Let's assume that in the box are $a$ white balls and $b$ black balls.
$$P(\text{distinct color})=P(\text{first white})P(\text{second black/first white})+P(\text{first black})P(\text{second white/first black})$$ $$=\frac{a}{a+b}\frac{b}{a+b-1}+\frac{b}{a+b}\frac{a}{a+b-1}=\frac{2ab}{(a+b)(a+b-1)}$$
$$P(\text{same color})=P(\text{first white})P(\text{second white/first white})+P(\text{first black})P(\text{second black/first black})$$ $$=\frac{a}{a+b}\frac{a-1}{a+b-1}+\frac{b}{a+b}\frac{b-1}{a+b-1}=\frac{a^2+b^2-(a+b)}{(a+b)(a+b-1)}$$ But there is still needed to find which is more probably to happen, the case which I don't know how to proceed. Do I have to solve (I don't know how) for which domain of $a$ and $b$ does the following inequality hold true? $$a^2+b^2-(a+b)< 2ab \equiv (a-b)^2<a+b $$ This is like in the below answer, so I did it correctly, but still that doesn't help me to conclude an answer..

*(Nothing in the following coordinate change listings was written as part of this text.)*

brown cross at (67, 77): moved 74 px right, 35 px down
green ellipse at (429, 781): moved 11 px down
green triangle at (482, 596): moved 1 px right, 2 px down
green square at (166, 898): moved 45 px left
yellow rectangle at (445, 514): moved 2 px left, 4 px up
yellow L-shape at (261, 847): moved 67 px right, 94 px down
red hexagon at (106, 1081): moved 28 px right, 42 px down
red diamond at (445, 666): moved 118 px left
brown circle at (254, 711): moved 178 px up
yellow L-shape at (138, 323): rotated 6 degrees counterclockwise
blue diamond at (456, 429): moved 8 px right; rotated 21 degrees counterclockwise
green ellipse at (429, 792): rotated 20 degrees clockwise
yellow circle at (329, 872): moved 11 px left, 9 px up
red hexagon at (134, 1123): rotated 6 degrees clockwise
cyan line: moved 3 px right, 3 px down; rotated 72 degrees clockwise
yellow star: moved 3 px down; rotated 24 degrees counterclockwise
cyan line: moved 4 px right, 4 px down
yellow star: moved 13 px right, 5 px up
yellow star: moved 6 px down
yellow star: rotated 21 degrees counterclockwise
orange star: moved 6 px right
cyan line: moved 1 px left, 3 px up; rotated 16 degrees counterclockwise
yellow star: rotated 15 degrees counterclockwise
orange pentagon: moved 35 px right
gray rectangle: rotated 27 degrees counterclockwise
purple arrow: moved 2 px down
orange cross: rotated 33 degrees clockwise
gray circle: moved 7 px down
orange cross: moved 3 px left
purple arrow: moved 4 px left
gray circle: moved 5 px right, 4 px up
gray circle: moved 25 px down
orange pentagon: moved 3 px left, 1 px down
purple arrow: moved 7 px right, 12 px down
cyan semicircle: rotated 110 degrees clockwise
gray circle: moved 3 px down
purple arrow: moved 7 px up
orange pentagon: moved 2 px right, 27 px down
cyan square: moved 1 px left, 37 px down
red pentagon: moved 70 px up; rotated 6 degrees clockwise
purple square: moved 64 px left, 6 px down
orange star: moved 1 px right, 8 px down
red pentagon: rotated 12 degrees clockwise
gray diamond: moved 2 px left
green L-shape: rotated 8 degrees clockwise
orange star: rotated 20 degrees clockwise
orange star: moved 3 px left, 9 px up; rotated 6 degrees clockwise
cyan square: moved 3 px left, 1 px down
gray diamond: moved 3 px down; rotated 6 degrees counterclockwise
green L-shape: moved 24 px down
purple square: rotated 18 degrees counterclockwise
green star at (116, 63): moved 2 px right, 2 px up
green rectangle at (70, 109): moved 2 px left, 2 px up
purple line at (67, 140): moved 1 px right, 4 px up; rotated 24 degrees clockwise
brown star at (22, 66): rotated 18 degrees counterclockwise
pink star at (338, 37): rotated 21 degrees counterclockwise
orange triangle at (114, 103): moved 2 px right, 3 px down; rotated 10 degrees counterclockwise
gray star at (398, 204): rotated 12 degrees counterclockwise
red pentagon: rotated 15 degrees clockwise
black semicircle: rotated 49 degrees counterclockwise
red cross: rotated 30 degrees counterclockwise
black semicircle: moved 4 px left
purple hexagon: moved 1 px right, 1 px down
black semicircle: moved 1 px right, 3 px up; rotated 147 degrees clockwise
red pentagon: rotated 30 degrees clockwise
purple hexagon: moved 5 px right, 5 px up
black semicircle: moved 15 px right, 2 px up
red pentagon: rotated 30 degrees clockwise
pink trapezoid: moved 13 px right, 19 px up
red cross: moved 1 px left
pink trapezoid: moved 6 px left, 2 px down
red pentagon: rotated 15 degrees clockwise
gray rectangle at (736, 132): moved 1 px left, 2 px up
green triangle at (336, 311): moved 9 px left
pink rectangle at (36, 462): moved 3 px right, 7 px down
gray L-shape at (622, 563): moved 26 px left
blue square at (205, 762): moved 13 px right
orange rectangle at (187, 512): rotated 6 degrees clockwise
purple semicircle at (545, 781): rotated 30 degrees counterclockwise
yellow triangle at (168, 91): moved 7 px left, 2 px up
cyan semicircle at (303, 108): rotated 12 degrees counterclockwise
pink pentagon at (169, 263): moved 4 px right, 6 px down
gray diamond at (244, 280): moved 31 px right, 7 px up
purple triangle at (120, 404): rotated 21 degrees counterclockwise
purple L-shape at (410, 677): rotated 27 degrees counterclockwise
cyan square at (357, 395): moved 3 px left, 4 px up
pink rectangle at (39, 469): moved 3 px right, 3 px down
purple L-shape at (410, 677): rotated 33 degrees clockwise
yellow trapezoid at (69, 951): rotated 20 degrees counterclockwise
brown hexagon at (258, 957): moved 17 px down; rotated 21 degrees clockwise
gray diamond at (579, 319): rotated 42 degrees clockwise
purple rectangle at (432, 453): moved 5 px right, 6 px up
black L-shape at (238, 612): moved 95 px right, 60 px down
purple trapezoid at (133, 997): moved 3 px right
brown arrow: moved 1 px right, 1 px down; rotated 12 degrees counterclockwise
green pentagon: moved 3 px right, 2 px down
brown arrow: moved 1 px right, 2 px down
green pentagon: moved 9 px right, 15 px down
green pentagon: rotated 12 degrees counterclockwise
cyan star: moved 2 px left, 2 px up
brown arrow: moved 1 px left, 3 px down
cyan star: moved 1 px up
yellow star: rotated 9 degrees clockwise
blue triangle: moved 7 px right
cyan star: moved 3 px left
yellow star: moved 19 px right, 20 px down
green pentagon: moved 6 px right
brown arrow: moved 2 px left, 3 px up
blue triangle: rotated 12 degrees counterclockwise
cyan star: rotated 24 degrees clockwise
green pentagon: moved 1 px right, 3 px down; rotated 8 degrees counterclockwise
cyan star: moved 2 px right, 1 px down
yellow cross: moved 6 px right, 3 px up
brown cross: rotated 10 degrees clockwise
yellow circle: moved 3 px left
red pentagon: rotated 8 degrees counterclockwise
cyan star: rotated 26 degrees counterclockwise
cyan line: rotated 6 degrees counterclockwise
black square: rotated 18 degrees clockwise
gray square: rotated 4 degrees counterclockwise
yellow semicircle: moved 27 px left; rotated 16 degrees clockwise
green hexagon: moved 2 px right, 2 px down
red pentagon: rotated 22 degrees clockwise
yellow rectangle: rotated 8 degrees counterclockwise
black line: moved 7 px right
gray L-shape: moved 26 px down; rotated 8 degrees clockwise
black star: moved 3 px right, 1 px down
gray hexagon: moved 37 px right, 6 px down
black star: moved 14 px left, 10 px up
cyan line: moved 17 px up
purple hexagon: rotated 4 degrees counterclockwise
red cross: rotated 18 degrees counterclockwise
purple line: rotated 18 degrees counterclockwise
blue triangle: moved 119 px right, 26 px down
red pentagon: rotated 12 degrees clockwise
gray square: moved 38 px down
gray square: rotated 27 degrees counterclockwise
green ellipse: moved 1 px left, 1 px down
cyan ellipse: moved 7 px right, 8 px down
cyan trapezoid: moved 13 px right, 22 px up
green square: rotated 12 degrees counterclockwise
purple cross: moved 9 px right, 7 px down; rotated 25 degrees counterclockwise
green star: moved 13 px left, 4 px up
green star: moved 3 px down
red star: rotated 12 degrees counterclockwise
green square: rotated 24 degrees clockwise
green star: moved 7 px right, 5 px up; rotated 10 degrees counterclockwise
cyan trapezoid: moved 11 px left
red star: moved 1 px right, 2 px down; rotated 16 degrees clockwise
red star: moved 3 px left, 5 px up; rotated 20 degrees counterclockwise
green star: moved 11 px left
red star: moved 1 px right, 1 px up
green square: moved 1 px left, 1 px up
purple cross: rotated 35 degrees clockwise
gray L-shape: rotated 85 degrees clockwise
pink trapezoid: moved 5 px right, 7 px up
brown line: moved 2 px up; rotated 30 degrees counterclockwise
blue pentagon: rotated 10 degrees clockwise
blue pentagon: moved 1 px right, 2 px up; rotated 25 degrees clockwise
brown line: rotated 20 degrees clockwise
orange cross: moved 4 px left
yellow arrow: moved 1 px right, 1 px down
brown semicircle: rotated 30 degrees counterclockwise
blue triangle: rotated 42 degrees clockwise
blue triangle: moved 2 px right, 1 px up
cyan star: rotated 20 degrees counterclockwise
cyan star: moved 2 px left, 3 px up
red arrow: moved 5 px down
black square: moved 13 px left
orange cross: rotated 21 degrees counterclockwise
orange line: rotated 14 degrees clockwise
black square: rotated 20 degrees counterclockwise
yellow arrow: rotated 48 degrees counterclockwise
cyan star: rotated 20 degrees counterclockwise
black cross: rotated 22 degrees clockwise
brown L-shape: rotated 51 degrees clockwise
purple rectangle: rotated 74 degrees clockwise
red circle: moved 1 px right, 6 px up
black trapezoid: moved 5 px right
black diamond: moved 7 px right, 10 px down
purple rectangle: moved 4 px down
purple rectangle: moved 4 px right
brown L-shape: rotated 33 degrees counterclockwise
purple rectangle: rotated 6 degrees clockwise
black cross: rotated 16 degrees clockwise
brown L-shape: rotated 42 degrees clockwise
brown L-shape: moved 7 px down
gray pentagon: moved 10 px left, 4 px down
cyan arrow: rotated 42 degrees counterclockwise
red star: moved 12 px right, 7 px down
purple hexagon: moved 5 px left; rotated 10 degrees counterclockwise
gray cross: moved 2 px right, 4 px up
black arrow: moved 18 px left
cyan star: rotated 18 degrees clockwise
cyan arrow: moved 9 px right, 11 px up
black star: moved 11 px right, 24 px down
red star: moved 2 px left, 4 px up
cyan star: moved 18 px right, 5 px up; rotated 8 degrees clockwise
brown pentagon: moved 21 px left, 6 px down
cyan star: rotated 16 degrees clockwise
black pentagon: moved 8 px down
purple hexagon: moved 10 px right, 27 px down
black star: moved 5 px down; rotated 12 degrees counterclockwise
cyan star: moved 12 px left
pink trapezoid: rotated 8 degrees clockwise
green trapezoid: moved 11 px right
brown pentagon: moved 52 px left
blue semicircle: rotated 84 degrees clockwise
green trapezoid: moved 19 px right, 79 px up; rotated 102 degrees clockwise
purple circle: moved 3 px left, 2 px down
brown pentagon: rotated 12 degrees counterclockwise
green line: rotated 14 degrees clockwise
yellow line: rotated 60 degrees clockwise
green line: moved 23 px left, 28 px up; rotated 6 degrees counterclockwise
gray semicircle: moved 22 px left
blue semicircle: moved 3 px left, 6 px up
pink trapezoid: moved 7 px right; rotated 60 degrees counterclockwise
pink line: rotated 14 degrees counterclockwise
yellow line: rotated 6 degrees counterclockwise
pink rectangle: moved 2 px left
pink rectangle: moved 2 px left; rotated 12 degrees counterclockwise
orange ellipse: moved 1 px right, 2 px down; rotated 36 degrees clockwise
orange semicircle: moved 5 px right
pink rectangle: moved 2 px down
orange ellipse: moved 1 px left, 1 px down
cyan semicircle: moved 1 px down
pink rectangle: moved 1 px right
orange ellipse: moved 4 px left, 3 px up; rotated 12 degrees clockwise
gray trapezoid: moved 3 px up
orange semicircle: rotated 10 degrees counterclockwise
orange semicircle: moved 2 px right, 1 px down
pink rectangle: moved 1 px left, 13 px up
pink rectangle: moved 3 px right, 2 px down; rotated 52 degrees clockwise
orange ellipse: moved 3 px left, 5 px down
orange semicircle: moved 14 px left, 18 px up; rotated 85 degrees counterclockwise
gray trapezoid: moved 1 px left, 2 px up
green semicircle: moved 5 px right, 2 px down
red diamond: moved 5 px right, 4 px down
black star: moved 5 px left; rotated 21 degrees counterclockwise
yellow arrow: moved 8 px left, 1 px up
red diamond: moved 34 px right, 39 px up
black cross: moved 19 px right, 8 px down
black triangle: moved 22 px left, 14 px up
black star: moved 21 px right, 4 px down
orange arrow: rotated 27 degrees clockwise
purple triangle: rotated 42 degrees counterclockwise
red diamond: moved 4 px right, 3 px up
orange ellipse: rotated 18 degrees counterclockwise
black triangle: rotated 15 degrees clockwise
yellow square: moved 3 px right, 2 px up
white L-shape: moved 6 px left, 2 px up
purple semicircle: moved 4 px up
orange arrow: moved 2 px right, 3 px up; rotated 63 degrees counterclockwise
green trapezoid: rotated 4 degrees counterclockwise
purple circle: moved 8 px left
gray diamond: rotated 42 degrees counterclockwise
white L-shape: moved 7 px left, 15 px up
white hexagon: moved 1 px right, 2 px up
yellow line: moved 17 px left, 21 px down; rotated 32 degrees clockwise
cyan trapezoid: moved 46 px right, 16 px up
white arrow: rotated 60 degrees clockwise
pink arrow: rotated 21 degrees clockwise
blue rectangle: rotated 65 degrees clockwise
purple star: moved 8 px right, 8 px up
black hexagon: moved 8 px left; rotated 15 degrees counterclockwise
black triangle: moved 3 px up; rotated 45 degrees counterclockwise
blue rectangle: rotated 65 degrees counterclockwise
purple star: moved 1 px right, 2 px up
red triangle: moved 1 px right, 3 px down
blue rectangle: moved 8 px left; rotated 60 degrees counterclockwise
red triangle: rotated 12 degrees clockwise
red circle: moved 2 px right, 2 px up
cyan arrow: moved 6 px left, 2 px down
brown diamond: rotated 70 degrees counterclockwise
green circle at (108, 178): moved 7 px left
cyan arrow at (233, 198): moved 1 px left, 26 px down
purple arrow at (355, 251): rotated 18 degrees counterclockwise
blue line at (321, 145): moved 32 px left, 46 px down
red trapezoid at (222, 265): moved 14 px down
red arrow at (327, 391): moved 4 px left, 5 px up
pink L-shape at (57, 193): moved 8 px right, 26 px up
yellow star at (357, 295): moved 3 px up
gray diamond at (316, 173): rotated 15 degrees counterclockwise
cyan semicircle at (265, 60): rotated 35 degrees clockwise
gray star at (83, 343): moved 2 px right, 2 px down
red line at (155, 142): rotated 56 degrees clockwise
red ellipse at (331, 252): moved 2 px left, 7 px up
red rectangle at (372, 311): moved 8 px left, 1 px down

Total number of possible extractions is $\binom{a+b}{2}$
Number of ways to extract:
Probabilities can be calculated as $$\frac{\binom{a}{2}+\binom{b}{2}}{\binom{a+b}{2}}\text{ for same color and }\frac{ab}{\binom{a+b}{2}}\text{ for different colors}$$ Since you only want to know which has the higher probability, you can simply compare $\binom{a}{2}+\binom{b}{2}$ with $ab$ to see which is greater. Dependent on the values of $a$ and $b$, this could go either way.
Here's a chart detailing which outcome is more likely for $a,b\le30$. A plus (+) indicates that one ball of each color is more likely, a minus (-) indicates that two balls of one color is more likely, and the equal (=) indicates that the probability is split 50-50. Notice that they are equal when $a$ and $b$ are consectutive triangular numbers (1,3,6,10,15...).
Generally, when there are approximately equal numbers of each color, then drawing one ball of each color is more likely.